Page images and extracted text:
####

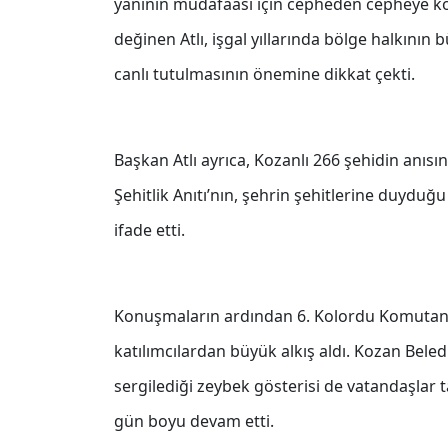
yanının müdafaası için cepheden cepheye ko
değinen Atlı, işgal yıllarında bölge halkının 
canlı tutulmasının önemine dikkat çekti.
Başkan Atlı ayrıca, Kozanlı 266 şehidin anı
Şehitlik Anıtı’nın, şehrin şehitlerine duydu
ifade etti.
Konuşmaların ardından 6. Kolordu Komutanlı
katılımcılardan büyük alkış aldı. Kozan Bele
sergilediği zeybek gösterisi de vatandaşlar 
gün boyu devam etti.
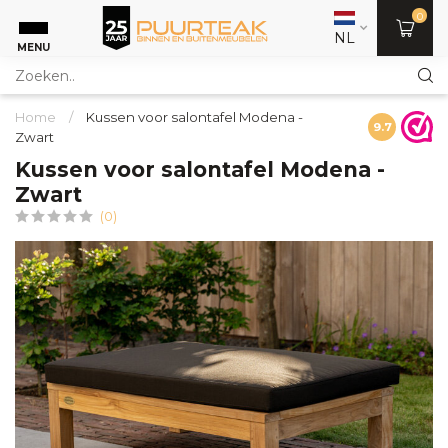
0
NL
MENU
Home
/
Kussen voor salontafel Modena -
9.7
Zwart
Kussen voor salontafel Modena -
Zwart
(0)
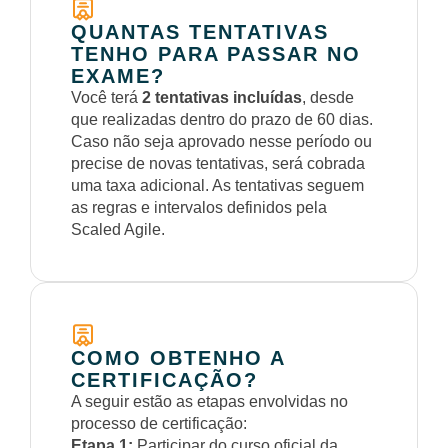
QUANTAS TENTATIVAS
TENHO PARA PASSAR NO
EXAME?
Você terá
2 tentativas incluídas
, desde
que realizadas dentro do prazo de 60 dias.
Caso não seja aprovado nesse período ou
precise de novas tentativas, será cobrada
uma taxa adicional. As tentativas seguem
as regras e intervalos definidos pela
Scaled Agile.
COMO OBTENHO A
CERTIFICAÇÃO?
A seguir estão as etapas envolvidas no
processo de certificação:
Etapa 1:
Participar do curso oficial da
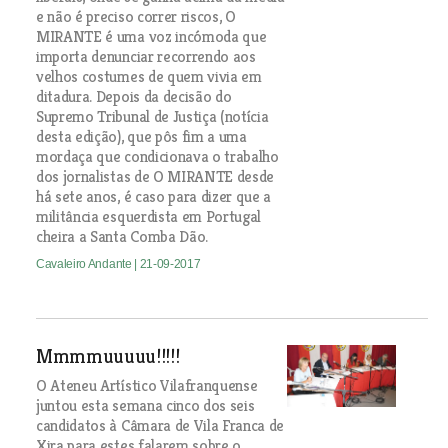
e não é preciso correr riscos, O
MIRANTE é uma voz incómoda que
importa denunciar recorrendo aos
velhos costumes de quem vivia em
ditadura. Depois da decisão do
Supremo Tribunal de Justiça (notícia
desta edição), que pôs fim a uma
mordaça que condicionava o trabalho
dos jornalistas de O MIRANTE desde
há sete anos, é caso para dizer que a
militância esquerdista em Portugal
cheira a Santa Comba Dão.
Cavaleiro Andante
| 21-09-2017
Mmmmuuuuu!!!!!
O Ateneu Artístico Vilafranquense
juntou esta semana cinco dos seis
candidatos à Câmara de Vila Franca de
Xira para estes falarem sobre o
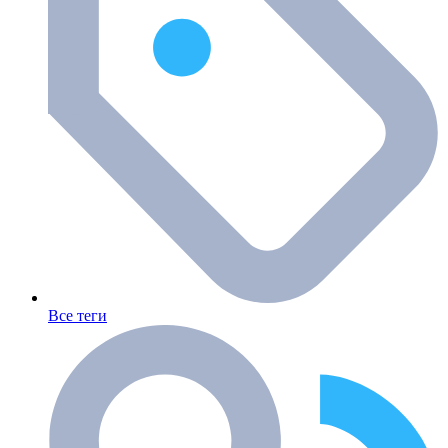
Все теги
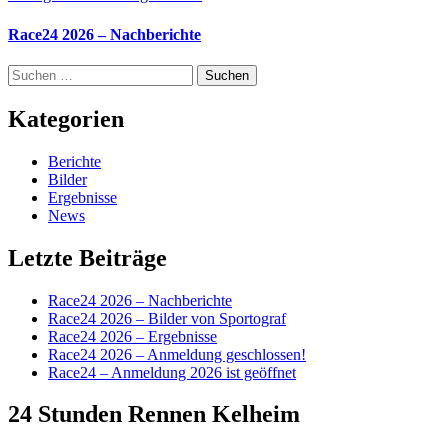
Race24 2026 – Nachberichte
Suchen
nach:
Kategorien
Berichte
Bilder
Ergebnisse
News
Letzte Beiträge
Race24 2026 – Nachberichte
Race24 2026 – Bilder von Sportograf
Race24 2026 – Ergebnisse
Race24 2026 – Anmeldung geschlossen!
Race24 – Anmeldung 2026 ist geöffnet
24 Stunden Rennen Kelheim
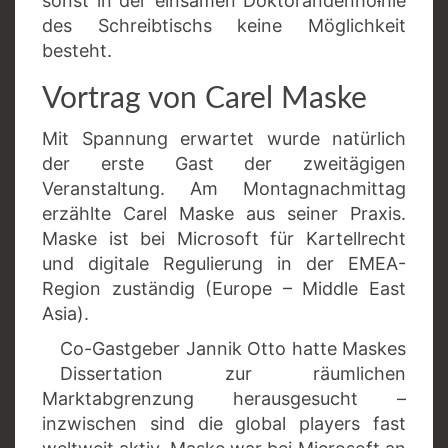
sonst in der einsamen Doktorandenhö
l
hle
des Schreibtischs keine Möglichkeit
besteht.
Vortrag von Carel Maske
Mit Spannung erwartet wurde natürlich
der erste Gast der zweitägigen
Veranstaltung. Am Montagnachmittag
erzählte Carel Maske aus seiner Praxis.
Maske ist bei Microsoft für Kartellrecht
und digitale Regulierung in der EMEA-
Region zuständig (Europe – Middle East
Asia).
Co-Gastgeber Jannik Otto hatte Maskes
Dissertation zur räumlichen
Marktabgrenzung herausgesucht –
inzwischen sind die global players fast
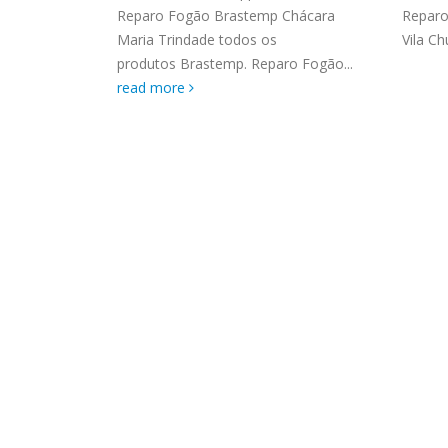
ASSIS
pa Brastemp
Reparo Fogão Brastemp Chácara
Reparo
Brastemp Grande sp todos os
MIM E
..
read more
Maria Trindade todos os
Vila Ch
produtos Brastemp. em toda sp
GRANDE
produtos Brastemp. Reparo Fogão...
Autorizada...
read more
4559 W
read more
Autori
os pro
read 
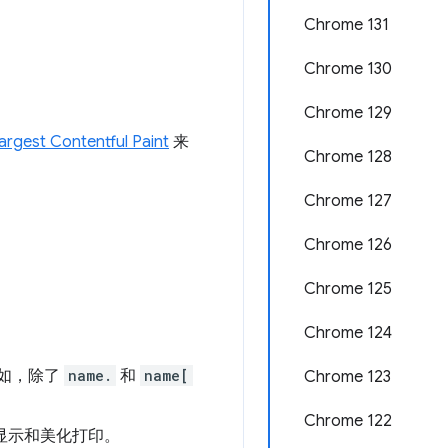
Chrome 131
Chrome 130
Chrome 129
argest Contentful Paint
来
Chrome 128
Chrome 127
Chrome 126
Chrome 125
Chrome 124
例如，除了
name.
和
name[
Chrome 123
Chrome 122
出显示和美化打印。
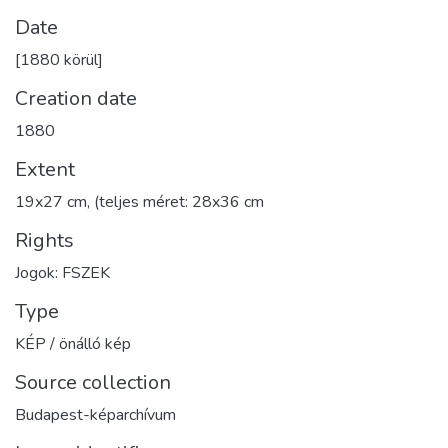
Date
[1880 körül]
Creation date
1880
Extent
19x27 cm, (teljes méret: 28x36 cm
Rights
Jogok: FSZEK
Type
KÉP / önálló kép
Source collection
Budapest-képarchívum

####

Task statement
A faithful copy is needed: reproduce all of the data above, leaving the pictures out.

Solution for this problem
yanının müdafaası için cepheden cepheye ko
değinen Atlı, işgal yıllarında bölge halkının 
canlı tutulmasının önemine dikkat çekti.
Başkan Atlı ayrıca, Kozanlı 266 şehidin anı
Şehitlik Anıtı’nın, şehrin şehitlerine duydu
ifade etti.
Konuşmaların ardından 6. Kolordu Komutanlı
katılımcılardan büyük alkış aldı. Kozan Bele
sergilediği zeybek gösterisi de vatandaşlar 
gün boyu devam etti.
0
NL
MENU
Home
/
Kussen voor salontafel Modena -
9.7
Zwart
Kussen voor salontafel Modena -
Zwart
(0)
QUANTAS TENTATIVAS
TENHO PARA PASSAR NO
EXAME?
Você terá
2 tentativas incluídas
, desde
que realizadas dentro do prazo de 60 dias.
Caso não seja aprovado nesse período ou
precise de novas tentativas, será cobrada
uma taxa adicional. As tentativas seguem
as regras e intervalos definidos pela
Scaled Agile.
COMO OBTENHO A
CERTIFICAÇÃO?
A seguir estão as etapas envolvidas no
processo de certificação:
Etapa 1:
Participar do curso oficial da
e não é preciso correr riscos, O
MIRANTE é uma voz incómoda que
importa denunciar recorrendo aos
velhos costumes de quem vivia em
ditadura. Depois da decisão do
Supremo Tribunal de Justiça (notícia
desta edição), que pôs fim a uma
mordaça que condicionava o trabalho
dos jornalistas de O MIRANTE desde
há sete anos, é caso para dizer que a
militância esquerdista em Portugal
cheira a Santa Comba Dão.
Cavaleiro Andante
| 21-09-2017
Mmmmuuuuu!!!!!
O Ateneu Artístico Vilafranquense
juntou esta semana cinco dos seis
candidatos à Câmara de Vila Franca de
Xira para estes falarem sobre o
Все теги
Race24 2026 – Nachberichte
Suchen
nach:
Kategorien
Berichte
Bilder
Ergebnisse
News
Letzte Beiträge
Race24 2026 – Nachberichte
Race24 2026 – Bilder von Sportograf
Race24 2026 – Ergebnisse
Race24 2026 – Anmeldung geschlossen!
Race24 – Anmeldung 2026 ist geöffnet
24 Stunden Rennen Kelheim
sonst in der einsamen Doktorandenhö
l
hle
des Schreibtischs keine Möglichkeit
besteht.
Vortrag von Carel Maske
Mit Spannung erwartet wurde natürlich
der erste Gast der zweitägigen
Veranstaltung. Am Montagnachmittag
erzählte Carel Maske aus seiner Praxis.
Maske ist bei Microsoft für Kartellrecht
und digitale Regulierung in der EMEA-
Region zuständig (Europe – Middle East
Asia).
Co-Gastgeber Jannik Otto hatte Maskes
Dissertation zur räumlichen
Marktabgrenzung herausgesucht –
inzwischen sind die global players fast
ASSIS
pa Brastemp
Reparo Fogão Brastemp Chácara
Reparo
Brastemp Grande sp todos os
MIM E
..
read more
Maria Trindade todos os
Vila Ch
produtos Brastemp. em toda sp
GRANDE
produtos Brastemp. Reparo Fogão...
Autorizada...
read more
4559 W
read more
Autori
os pro
read 
Chrome 131
Chrome 130
Chrome 129
argest Contentful Paint
来
Chrome 128
Chrome 127
Chrome 126
Chrome 125
Chrome 124
例如，除了
name.
和
name[
Chrome 123
Chrome 122
出显示和美化打印。
Date
[1880 körül]
Creation date
1880
Extent
19x27 cm, (teljes méret: 28x36 cm
Rights
Jogok: FSZEK
Type
KÉP / önálló kép
Source collection
Budapest-képarchívum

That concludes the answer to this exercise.